## Task instructions
No line before the one holding "です。当院では、患者さまお一人おひとりの歯の状" is to be copied; that line and all after it, through the end of the listing, are returned exactly, minus pictures.
================
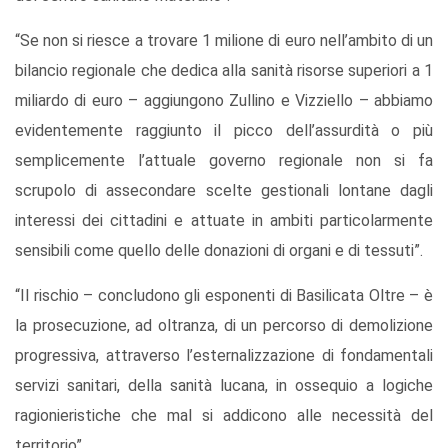
“Se non si riesce a trovare 1 milione di euro nell’ambito di un
bilancio regionale che dedica alla sanità risorse superiori a 1
miliardo di euro – aggiungono Zullino e Vizziello – abbiamo
evidentemente raggiunto il picco dell’assurdità o più
semplicemente l’attuale governo regionale non si fa
scrupolo di assecondare scelte gestionali lontane dagli
interessi dei cittadini e attuate in ambiti particolarmente
sensibili come quello delle donazioni di organi e di tessuti”.
“Il rischio – concludono gli esponenti di Basilicata Oltre – è
la prosecuzione, ad oltranza, di un percorso di demolizione
progressiva, attraverso l’esternalizzazione di fondamentali
servizi sanitari, della sanità lucana, in ossequio a logiche
ragionieristiche che mal si addicono alle necessità del
territorio”.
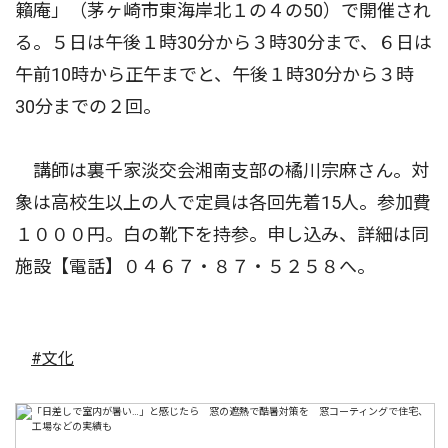
籟庵」（茅ヶ崎市東海岸北１の４の50）で開催され
る。５日は午後１時30分から３時30分まで、６日は
午前10時から正午までと、午後１時30分から３時
30分までの２回。
講師は裏千家淡交会湘南支部の橘川宗麻さん。対
象は高校生以上の人で定員は各回先着15人。参加費
１０００円。白の靴下を持参。申し込み、詳細は同
施設【電話】０４６７・８７・５２５８へ。
#文化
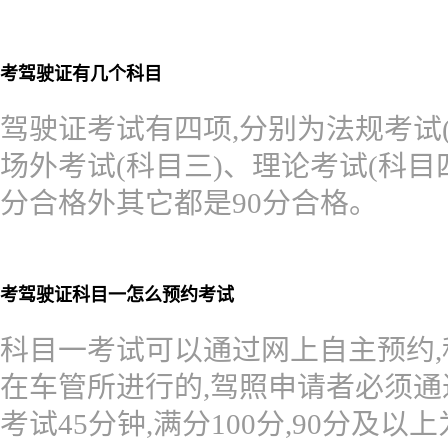
考驾驶证有几个科目
驾驶证考试有四项,分别为法规考试(
场外考试(科目三)、理论考试(科目四)
分合格外其它都是90分合格。
考驾驶证科目一怎么预约考试
科目一考试可以通过网上自主预约,
在车管所进行的,驾照申请者必须通
考试45分钟,满分100分,90分及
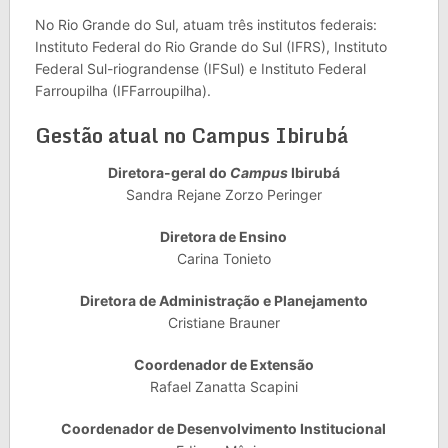
No Rio Grande do Sul, atuam três institutos federais:
Instituto Federal do Rio Grande do Sul (IFRS), Instituto
Federal Sul-riograndense (IFSul) e Instituto Federal
Farroupilha (IFFarroupilha).
Gestão atual no Campus Ibirubá
Diretora-geral do
Campus
Ibirubá
Sandra Rejane Zorzo Peringer
Diretora de Ensino
Carina Tonieto
Diretora de Administração e Planejamento
Cristiane Brauner
Coordenador de Extensão
Rafael Zanatta Scapini
Coordenador de Desenvolvimento Institucional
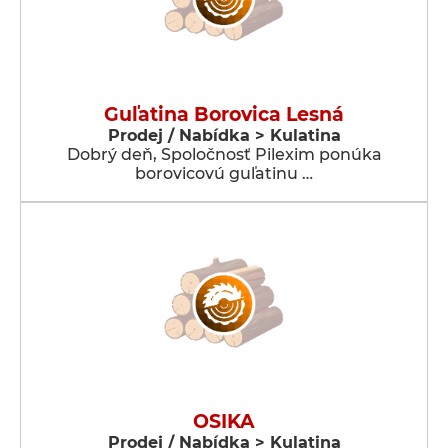
Guľatina Borovica Lesná
Prodej / Nabídka > Kulatina
Dobrý deň, Spoločnosť Pilexim ponúka
borovicovú guľatinu …
OSIKA
Prodej / Nabídka > Kulatina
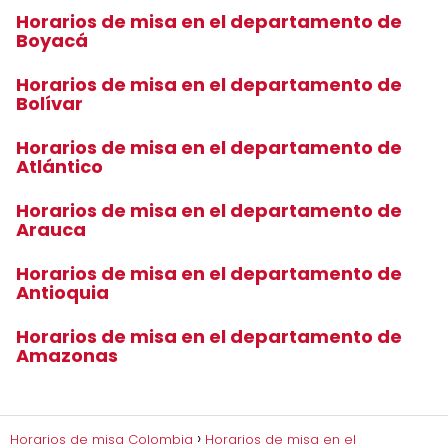
Horarios de misa en el departamento de
Boyacá
Horarios de misa en el departamento de
Bolívar
Horarios de misa en el departamento de
Atlántico
Horarios de misa en el departamento de
Arauca
Horarios de misa en el departamento de
Antioquia
Horarios de misa en el departamento de
Amazonas
Horarios de misa Colombia
Horarios de misa en el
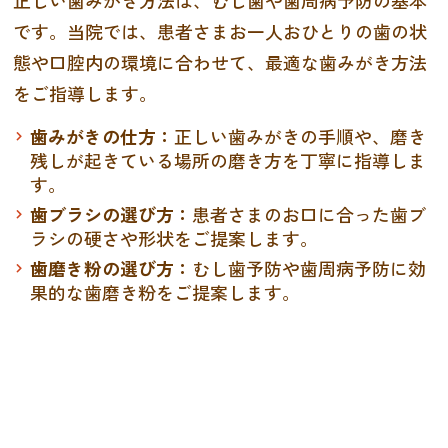
正しい歯みがき方法は、むし歯や歯周病予防の基本
です。当院では、患者さまお一人おひとりの歯の状
態や口腔内の環境に合わせて、最適な歯みがき方法
をご指導します。
歯みがきの仕方：
正しい歯みがきの手順や、磨き
残しが起きている場所の磨き方を丁寧に指導しま
す。
歯ブラシの選び方：
患者さまのお口に合った歯ブ
ラシの硬さや形状をご提案します。
歯磨き粉の選び方：
むし歯予防や歯周病予防に効
果的な歯磨き粉をご提案します。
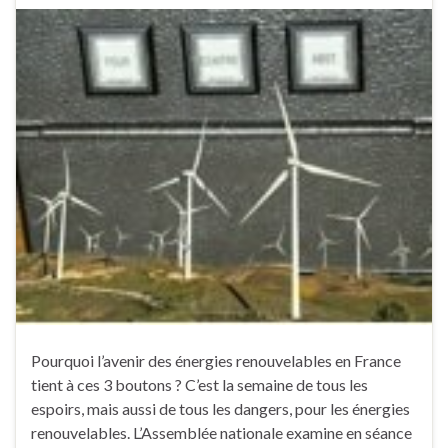
Pourquoi l’avenir des énergies renouvelables en France
tient à ces 3 boutons ? C’est la semaine de tous les
espoirs, mais aussi de tous les dangers, pour les énergies
renouvelables. L’Assemblée nationale examine en séance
================
## Reply
です。当院では、患者さまお一人おひとりの歯の状
態や口腔内の環境に合わせて、最適な歯みがき方法
をご指導します。
歯みがきの仕方：
正しい歯みがきの手順や、磨き
残しが起きている場所の磨き方を丁寧に指導しま
す。
歯ブラシの選び方：
患者さまのお口に合った歯ブ
ラシの硬さや形状をご提案します。
歯磨き粉の選び方：
むし歯予防や歯周病予防に効
果的な歯磨き粉をご提案します。
Pourquoi l’avenir des énergies renouvelables en France
tient à ces 3 boutons ? C’est la semaine de tous les
espoirs, mais aussi de tous les dangers, pour les énergies
renouvelables. L’Assemblée nationale examine en séance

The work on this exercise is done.